Tim Hardwick
Leading AI companies including OpenAI, Google, and Anthropic are facing “diminishing returns” on their expensive efforts to build new AI models, according to a new report from Bloomberg. The stumbling blocks appear to be growing as Apple continues to roll out its own AI features in stages through Apple Intelligence.
OpenAI’s latest model, known internally as Orion, reportedly failed to meet the company’s performance expectations, particularly when handling coding tasks. The model is said to have no significant improvement over existing systems, compared to GPT-4's advances over its predecessor.
Google is also reportedly facing similar hurdles with its upcoming Gemini software, while Anthropic has delayed the release of its anticipated Claude 3.5 Opus model. Industry experts who spoke to Bloomberg attributed the issues to the growing difficulty of finding “new, untapped sources of high-quality human-generated training data” and the huge costs associated with developing and operating new models alongside existing ones.
The report says Silicon Valley believes that more computing power, data, and larger models will inevitably lead to better performance, and that the Holy Grail of artificial general intelligence (AGI) may ultimately be based on false assumptions. As a result, companies are now exploring alternative approaches, including further post-training (incorporating human feedback to improve responses and refine tone) and developing AI tools called agents that can perform targeted tasks, such as booking flights or sending emails on behalf of a user.
“The AGI bubble is bursting a little bit,” said Margaret Mitchell, chief ethical scientist at AI startup Hugging Face. She told Bloomberg that “different approaches to training” may be needed to make AI models work really well on different tasks. Other experts who spoke to the publication echoed Mitchell’s sentiments.

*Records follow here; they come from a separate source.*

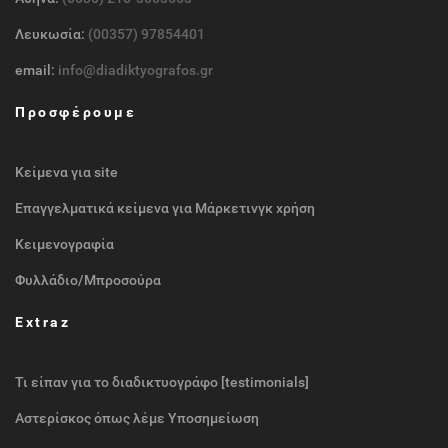
Λευκωσία:
(00357) 97854401
email:
info@diadiktyografos.gr
Προσφέρουμε
Κείμενα για site
Επαγγελματικά κείμενα για Μάρκετινγκ χρήση
Κειμενογραφία
Φυλλάδιο/Μπροσούρα
Extraz
Τι είπαν για το διαδικτυογράφο [testimonials]
Αστερίσκος όπως λέμε Υποσημείωση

It’s unclear how much these concerns will impact Apple’s approach, though Apple Intelligence is more focused by comparison, and the company uses privacy-focused large language models (LLMs) internally. Apple’s AI services mostly run on-device, while the company’s encrypted Private Cloud Compute servers are only pinged for tasks that require more advanced computing power.
Apple integrates AI capabilities into existing products and services, including writing tools, Siri enhancements, and image generation features, so it’s not exactly competing directly in the LLM space. However, Apple has partnered with OpenAI to allow Siri to optionally pass more open queries to ChatGPT. Apple has also reportedly held talks with other LLM companies about similar outsourcing partnerships.
It’s possible that the challenges faced by major AI companies pursuing breakthrough general-purpose AI models may ultimately vindicate Apple’s more conservative strategy of developing specific AI features that improve the user experience. In that sense, its privacy policy may not be as straitjacketed as it first seemed. Apple plans to expand Apple Intelligence capabilities next month with the release of iOS 18.2, and then through further updates through 2025.